Over at this question about A&A variants I suggesting changing heavy bombers such that each bomber is worth two dice, choose the higher value. For attacking this means the probability of successful attack increases 33 percent: from 0.67 (4/6) to 0.89 (1 - 2/6^2). For strategic bombing the expected value of IPCs would goes up by 28 percent.
So my rule makes bombers about 33 percent better than they were before, which using Tom's methodology is worth about 5 IPCs, since each bomber is costs 15. This is a 6-turn pay-back with 1 bomber, or two turns with 3--not accounting for the time-value of IPCs. This seems much more in line with the increases in the other techs. (Also see the footnote at the bottom explaining how this rule reduces the likelihood of bad rolls in addition to increasing the average. This is additional value not included in the 5 IPC figure.)
Derivation of the increase in expected strategic bombing value
For 1-die the value is 3.5. For rolling two dice and picking the higher one, the math is much more complicated. From this paper on dice probabilities, the probability that the highest number rolled with n dice is k is given by (sorry, no tex formatting on the board game site):
(k^n - (k - 1)^n) / 6^n
which for n = 2 reduces to
(k^2 - (k - 1)^2) / 36
Now we calculate the probability that our two rolls will give us each value from 1 - 6.
Value Probability Equation
1 1/36 (1^2 - (1-1)^2)/36
2 3/36 (2^2 - (2-1)^2)/36
3 5/36 (3^2 - (3-1)^2)/36
4 7/36 (4^2 - (4-1)^2)/36
5 9/36 (5^2 - (5-1)^2)/36
6 11/36 (6^2 - (6-1)^2)/36
36/36 <--- just checking the sum
Now to calculate the expected value we have to weight these probabilities by the likelihood (i.e. multiple the value and probability columns and sum), which results in 4.47--a 28 percent increase over 3.5.
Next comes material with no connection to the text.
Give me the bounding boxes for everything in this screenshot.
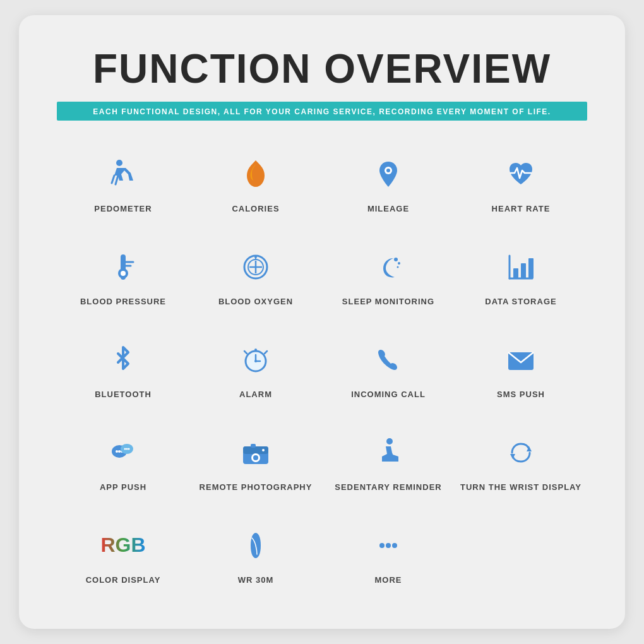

This table also makes clear that rolls are now going to be biased on the high side. Where as before the chances of getting a 1 were 1/6 = 17 percent, now they are 3 percent. And the probability of getting a 6 has increased from 17 percent to 30 percent. So the average has moved up and moved up in a way that makes it very unlikely you will get a bad roll, removing some of the luck from strategic bombing, further increasing their value above the postulated value of 5 IPCs per bomber.